Я почувствовала, что, несмотря ни на что, заслуживаю жизнь, только когда неведомое раньше ощущение, более могущественное, святое и невыразимое, чем любовь, посетило меня, закалив мою душу, – я догадалась, что скоро стану матерью. Прежде чем обычные признаки уведомили меня об этом, не знаю, какое внутреннее чувство подсказало мне, что я не имею права умирать. Меж тем то была лишь смутная надежда, приходившая ко мне в часы одиночества; не знаю, почему я смотрела с совершенно новым для себя любопытством на дочурок моей сестры. Я восстанавливала в памяти их лица и уморительное агуканье в первые дни после рождения. Я бережно сажала их себе на колени, ласково баюкала и старалась припомнить колыбельные, что напевали им кормилицы. И вот, однажды вечером, когда я встала на колени в своей комнате, с отчаянной горячностью обращаясь к Богу, умоляя Его отвернуть от меня несчастья, которые я предчувствовала, всеми силами души обещая Ему искупить свой грех праведной жизнью, полной раскаяния и добродетели, я поняла, что во мне пробуждается еще одна жизнь.
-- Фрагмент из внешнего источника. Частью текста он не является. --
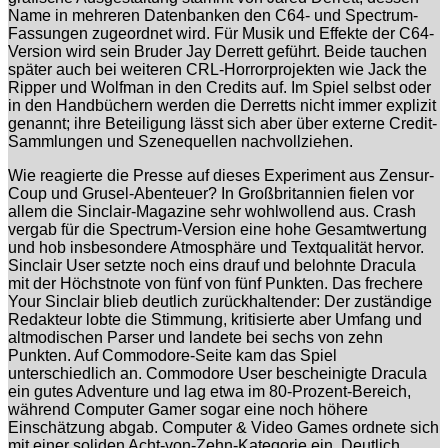
Name in mehreren Datenbanken den C64- und Spectrum-
Fassungen zugeordnet wird. Für Musik und Effekte der C64-
Version wird sein Bruder Jay Derrett geführt. Beide tauchen
später auch bei weiteren CRL-Horrorprojekten wie Jack the
Ripper und Wolfman in den Credits auf. Im Spiel selbst oder
in den Handbüchern werden die Derretts nicht immer explizit
genannt; ihre Beteiligung lässt sich aber über externe Credit-
Sammlungen und Szenequellen nachvollziehen.
Wie reagierte die Presse auf dieses Experiment aus Zensur-
Coup und Grusel-Abenteuer? In Großbritannien fielen vor
allem die Sinclair-Magazine sehr wohlwollend aus. Crash
vergab für die Spectrum-Version eine hohe Gesamtwertung
und hob insbesondere Atmosphäre und Textqualität hervor.
Sinclair User setzte noch eins drauf und belohnte Dracula
mit der Höchstnote von fünf von fünf Punkten. Das frechere
Your Sinclair blieb deutlich zurückhaltender: Der zuständige
Redakteur lobte die Stimmung, kritisierte aber Umfang und
altmodischen Parser und landete bei sechs von zehn
Punkten. Auf Commodore-Seite kam das Spiel
unterschiedlich an. Commodore User bescheinigte Dracula
ein gutes Adventure und lag etwa im 80-Prozent-Bereich,
während Computer Gamer sogar eine noch höhere
Einschätzung abgab. Computer & Video Games ordnete sich
mit einer soliden Acht-von-Zehn-Kategorie ein. Deutlich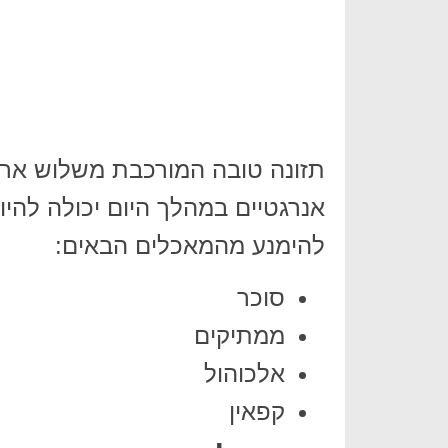
תזונה טובה המורכבת משלוש ארו
אנרגטיים במהלך היום יכולה להי
להימנע מהמאכלים הבאים:
סוכר
ממתיקים
אלכוהול
קפאין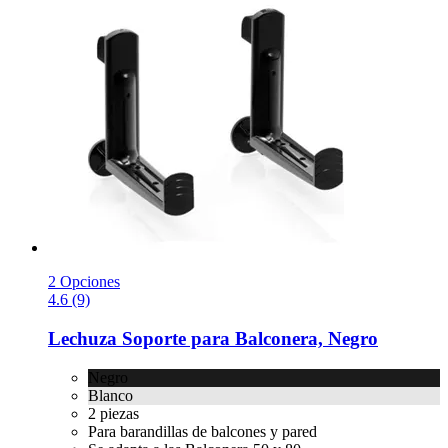
2 Opciones
4.6 (9)
Lechuza
Soporte para Balconera, Negro
Negro
Blanco
2 piezas
Para barandillas de balcones y pared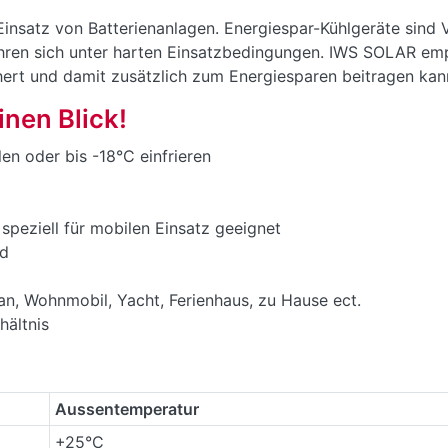
Einsatz von Batterienanlagen. Energiespar-Kühlgeräte sind 
ren sich unter harten Einsatzbedingungen. IWS SOLAR empf
ert und damit zusätzlich zum Energiesparen beitragen kan
inen Blick!
n oder bis -18°C einfrieren
speziell für mobilen Einsatz geeignet
nd
n, Wohnmobil, Yacht, Ferienhaus, zu Hause ect.
hältnis
Aussentemperatur
+25°C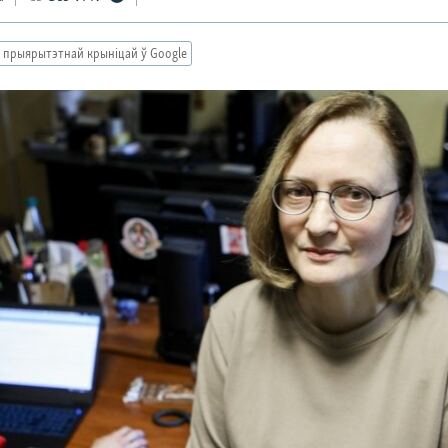
 прыярытэтнай крыніцай ў Google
О Господи! Сколько же любви ты дал сердцу женщины! Но еще больше любви ты дал ее чреву. Не могу передать, каким криком счастья я, бедная погубленная девушка, приветствовала существо, нарождающееся во мне для того, чтобы стать неопровержимым свидетелем моего греха; не могу передать, какую священную обязанность я почувствовала к созданию, которое, не успев даже родиться, обесчестит, а то и убьет меня.

Этот святой долг возвратил меня к жизни, вырвав из состояния страшного уныния. В течение двух месяцев после отъезда Леона я не получила от него ни одной вести; при мне избегали всяких разговоров о случившемся, хотя я догадывалась по беспрерывному шушуканью близких, что моя судьба была предметом постоянных дискуссий в семье. Я готовилась к тому, что назревало; я знала, что от меня будут скрывать действия Леона, пока он не преодолеет все препятствия, что нас разделяют; я не беспокоилась, ибо верила любимому.

Но когда я поняла, что уже не одна, тогда пришел страх уже не только за себя и моя тревога стала столь ужасающей, что не давала мне спать. Я стала стремиться разорвать завесу окружавшей меня таинственности. Но прошел еще целый месяц, а ничто не говорило, что намерения семейства на мой счет переменились. Похоже, неразумной девчонке, тосковавшей от дикой страсти, из жалости предоставили право убиваться сколько угодно. Обращались со мной ласково, идя навстречу моим малейшим прихотям, если только у меня случайно выскакивало слово, хоть немного напоминающее желание; но в душу ко мне никто не заглядывал. Ни матушка, ни папенька, ни Ортанс не считали нужным протянуть мне руку, пожалеть и сказать, чтобы я выбросила из головы свою детскую влюбленность.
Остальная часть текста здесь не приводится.